Estes eram os modos típicos dos pagãos de referir-se ao divino, que buscavam a sorte consultando os astros, ou vísceras de animais, ou no vôo dos pássaros. Com essa palavra de Deus: “Escutai-o!”, tudo aquilo acabou. Há um só mediador entre Deus e os homens; não estamos obrigados a ir“às cegas” para conhecer a vontade divina, a consultar isto ou aquilo. Em Cristo temos toda resposta.

Lamentavelmente, hoje aqueles ritos pagãos voltam a estar na moda. Como sempre, quando diminui a verdadeira fé, aumenta a superstição. Tomemos a coisa mais inócua de todas: o horóscopo. Pode-se dizer que não existe jornal ou emissora de rádio que não ofereça diariamente a seus leitores ou ouvintes o horóscopo. Para as pessoas maduras, dotadas de um mínimo de capacidade crítica ou de ironia, isso não é mais que uma inócua brincadeira recíproca, uma espécie de jogo e de passatempo. Mas, enquanto isso, olhemos os efeitos ao largo. Que mentalidade se forma, especialmente nos jovens e nos adolescentes? Aquela segundo a qual o êxito na vida não depende do esforço, da aplicação no estudo e constância no trabalho, mas de fatores externos,imponderáveis; de conseguir dirigir em proveito próprio certos poderes, próprios ou alheios. Pior ainda: tudo isso induz a pensar que, no bem ou no mal, a responsabilidade não é nossa, mas das “estrelas”, como pensava Ferrante, de lembrança manzoniana (em referência ao romance “Os noivos” de AlessandroManzoni – 1785-1873)

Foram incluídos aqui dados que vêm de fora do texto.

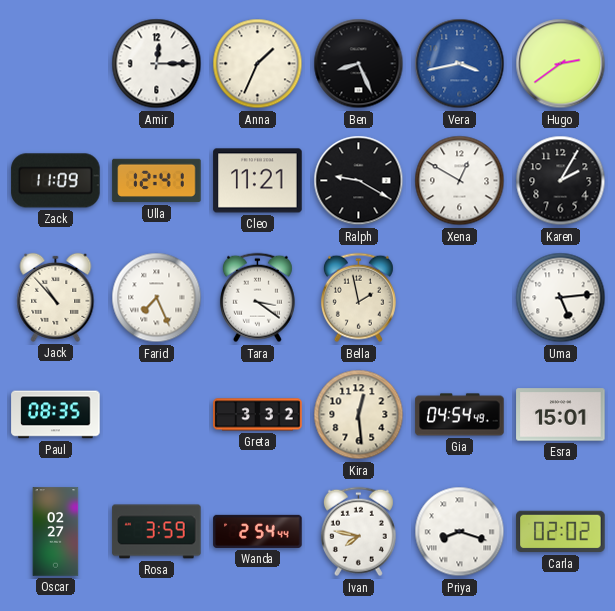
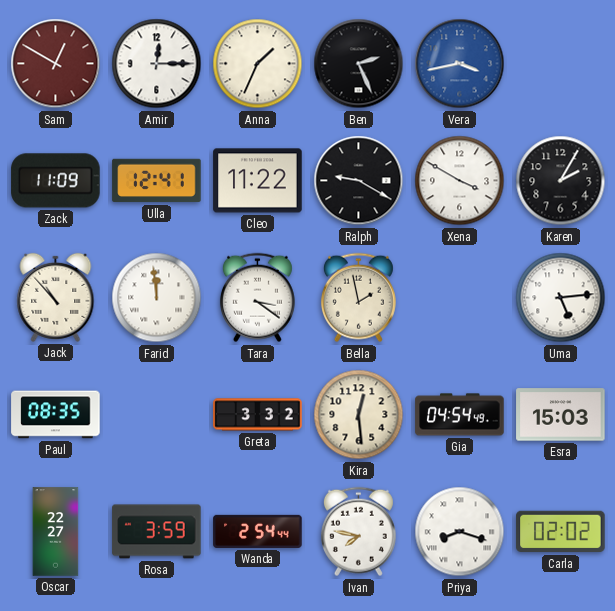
Sam: none -> 12:50
Ben: 8:26 -> 2:26
Hugo: 2:39 -> none
Cleo: 11:21 -> 11:22
Xena: 12:50 -> 3:50
Farid: 7:26 -> 11:59
Esra: 15:01 -> 15:03
Oscar: 02:27 -> 22:27
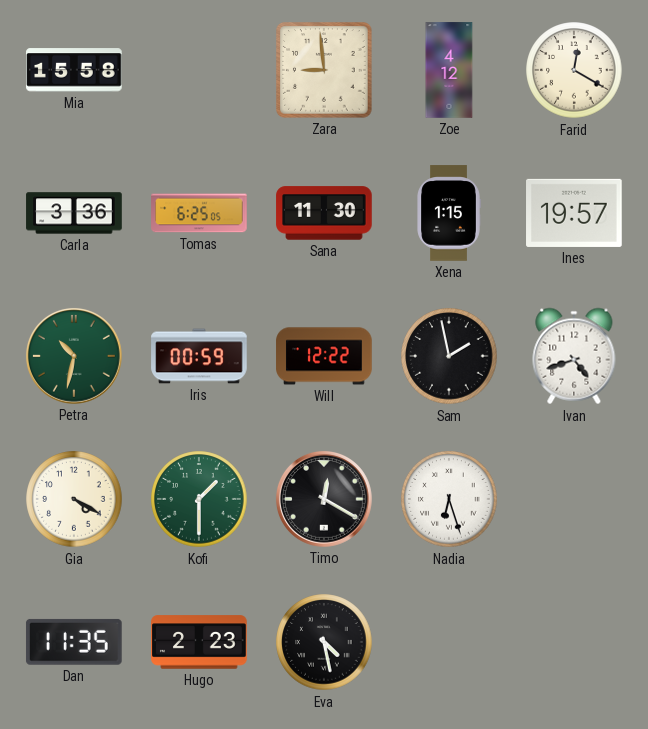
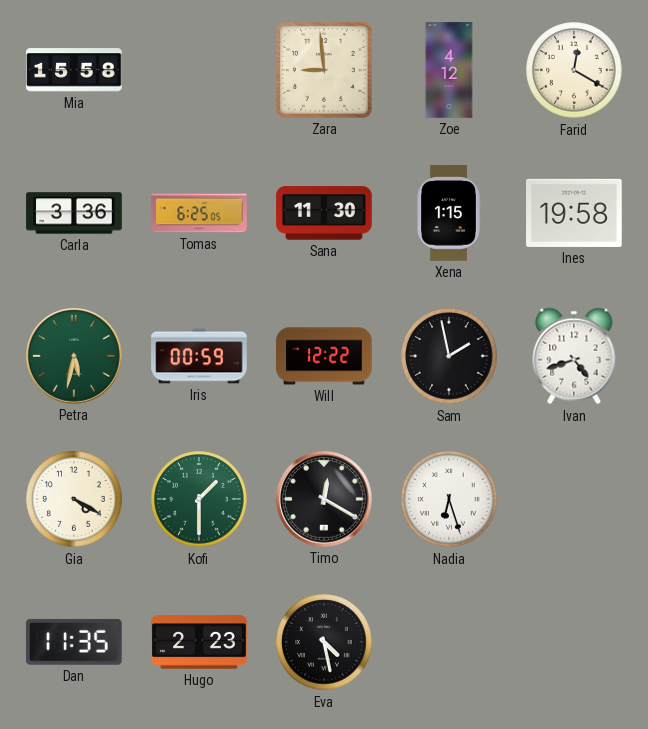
Ines: 19:57 -> 19:58
Petra: 10:32 -> 5:32
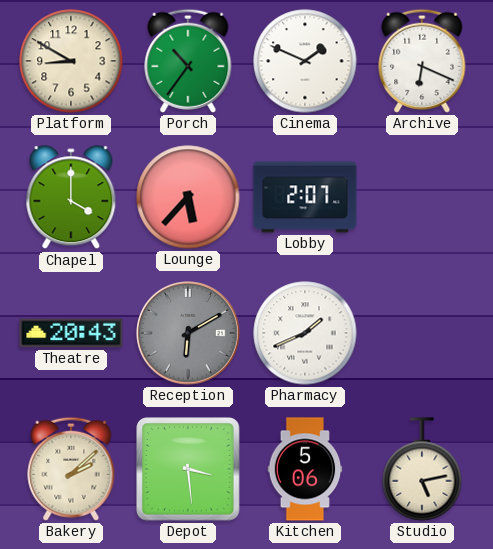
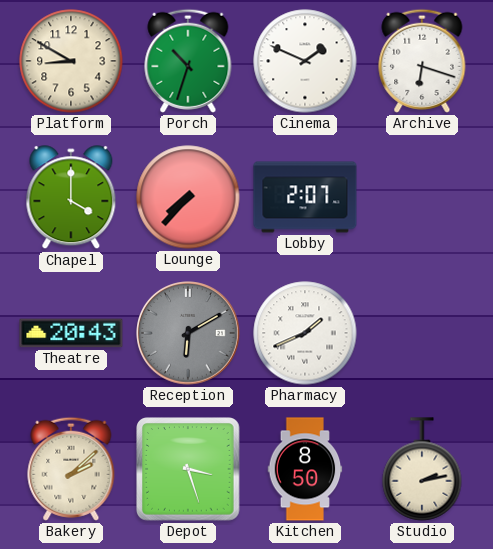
Porch: 10:36 -> 10:33
Archive: 6:19 -> 6:18
Lounge: 5:37 -> 7:37
Depot: 3:29 -> 3:27
Kitchen: 5:06 -> 8:50
Studio: 5:13 -> 2:13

Devo aludir a outro âmbito no qual Jesus não fala e onde,contudo, se lhe faz falar todo o tempo. É o das revelações privadas, mensagens celestiais, aparições e vozes de natureza variada. Não digo que Cristo ou a Virgem não possam falar também através destes meios. Fizeram-no no passado e podem fazer, evidentemente, também hoje. Só que antes de dar por certo que se trata de Jesus ou da Virgem, e não da fantasia enferma de alguém, ou pior, de farsantes que especulam com a boa fé das pessoas, é necessário ter garantias. Necessita-se neste campo esperar o juízo da Igreja, não precedê-lo. São ainda atuais as palavras de Dante: “Sede, cristãos, mais firmes ao mover-vos; não sejais como pena a qualquer sopro” (Par. V,73s.)

São João da Cruz dizia que desde que, no Tabor, disse-se de Jesus: “Escutai-o!”, Deus se fez, em certo sentido, mudo. Disse tudo; não tem coisas novas para revelar. Quem lhe pede novas revelações, ou respostas,ofende-o, como se não se houvesse explicado claramente ainda. Deus segue dizendo a todos a mesma palavra: “Escutai-o!”, lede o Evangelho: aí encontrareis nem mais nem menos do que buscais.